→ RECORDED INFORMATION
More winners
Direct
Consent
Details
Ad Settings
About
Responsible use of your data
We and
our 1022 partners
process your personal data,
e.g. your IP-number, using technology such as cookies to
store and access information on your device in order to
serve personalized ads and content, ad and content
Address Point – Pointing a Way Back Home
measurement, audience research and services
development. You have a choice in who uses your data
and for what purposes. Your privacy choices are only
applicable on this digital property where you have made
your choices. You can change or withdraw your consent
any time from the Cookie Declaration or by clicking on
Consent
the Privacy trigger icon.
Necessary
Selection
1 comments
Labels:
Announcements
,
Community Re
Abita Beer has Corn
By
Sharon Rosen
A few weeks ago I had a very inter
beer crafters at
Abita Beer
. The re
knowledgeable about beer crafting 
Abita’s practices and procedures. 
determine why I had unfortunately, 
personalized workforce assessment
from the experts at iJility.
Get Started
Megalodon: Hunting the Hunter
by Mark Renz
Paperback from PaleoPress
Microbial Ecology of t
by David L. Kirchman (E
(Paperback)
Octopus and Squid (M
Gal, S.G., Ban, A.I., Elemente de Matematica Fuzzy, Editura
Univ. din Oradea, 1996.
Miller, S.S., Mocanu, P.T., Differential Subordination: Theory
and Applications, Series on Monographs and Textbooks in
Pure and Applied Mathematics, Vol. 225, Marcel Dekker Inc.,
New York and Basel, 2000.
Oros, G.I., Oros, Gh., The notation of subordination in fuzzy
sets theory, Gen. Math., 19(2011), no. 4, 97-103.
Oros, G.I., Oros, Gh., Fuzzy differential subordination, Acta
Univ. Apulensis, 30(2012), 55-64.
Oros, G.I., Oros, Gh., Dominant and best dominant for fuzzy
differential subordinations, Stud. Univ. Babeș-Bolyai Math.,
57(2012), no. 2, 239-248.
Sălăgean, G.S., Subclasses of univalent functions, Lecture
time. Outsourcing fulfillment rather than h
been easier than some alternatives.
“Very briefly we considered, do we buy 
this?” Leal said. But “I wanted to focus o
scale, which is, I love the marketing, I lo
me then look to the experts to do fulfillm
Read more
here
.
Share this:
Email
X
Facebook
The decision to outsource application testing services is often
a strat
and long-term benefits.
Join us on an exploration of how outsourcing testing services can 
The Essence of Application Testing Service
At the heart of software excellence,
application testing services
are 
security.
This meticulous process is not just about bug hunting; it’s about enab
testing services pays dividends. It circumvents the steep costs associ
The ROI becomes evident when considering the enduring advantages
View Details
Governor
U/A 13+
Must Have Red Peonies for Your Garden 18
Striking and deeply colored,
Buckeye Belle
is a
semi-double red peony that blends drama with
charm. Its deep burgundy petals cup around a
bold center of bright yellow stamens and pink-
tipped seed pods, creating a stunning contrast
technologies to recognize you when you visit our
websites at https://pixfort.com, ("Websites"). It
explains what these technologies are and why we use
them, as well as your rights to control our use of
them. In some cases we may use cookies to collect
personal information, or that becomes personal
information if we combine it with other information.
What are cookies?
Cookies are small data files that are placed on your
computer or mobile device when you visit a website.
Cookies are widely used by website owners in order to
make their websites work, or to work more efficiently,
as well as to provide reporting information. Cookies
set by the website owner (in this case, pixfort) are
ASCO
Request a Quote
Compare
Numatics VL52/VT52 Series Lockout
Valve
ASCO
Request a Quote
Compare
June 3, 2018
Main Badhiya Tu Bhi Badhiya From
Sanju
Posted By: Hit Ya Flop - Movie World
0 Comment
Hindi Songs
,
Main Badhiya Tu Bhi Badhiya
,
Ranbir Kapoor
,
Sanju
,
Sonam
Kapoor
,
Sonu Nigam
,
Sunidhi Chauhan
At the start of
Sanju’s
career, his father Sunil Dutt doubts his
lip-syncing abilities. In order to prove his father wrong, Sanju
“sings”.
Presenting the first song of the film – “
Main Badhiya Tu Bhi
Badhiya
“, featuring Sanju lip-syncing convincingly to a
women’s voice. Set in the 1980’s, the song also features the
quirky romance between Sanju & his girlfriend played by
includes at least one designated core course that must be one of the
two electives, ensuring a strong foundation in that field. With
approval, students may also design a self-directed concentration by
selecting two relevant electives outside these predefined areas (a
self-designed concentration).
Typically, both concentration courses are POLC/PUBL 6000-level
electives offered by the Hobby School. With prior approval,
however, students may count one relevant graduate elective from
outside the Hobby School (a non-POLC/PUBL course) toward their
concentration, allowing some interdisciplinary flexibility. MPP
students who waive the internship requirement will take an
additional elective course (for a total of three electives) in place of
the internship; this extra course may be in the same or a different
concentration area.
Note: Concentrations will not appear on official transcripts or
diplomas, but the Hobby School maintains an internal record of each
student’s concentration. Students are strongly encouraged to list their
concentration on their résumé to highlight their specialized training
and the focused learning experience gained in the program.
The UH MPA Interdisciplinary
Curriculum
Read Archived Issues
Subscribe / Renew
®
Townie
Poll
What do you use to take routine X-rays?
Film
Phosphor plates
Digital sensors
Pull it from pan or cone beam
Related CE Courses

→ WORK ITEM
Only the lines from the one containing "concentration on their" through the end of the records above belong in the answer, each exactly as written.

→ YOUR RESPONSE
concentration on their résumé to highlight their specialized training
and the focused learning experience gained in the program.
The UH MPA Interdisciplinary
Curriculum
Read Archived Issues
Subscribe / Renew
®
Townie
Poll
What do you use to take routine X-rays?
Film
Phosphor plates
Digital sensors
Pull it from pan or cone beam
Related CE Courses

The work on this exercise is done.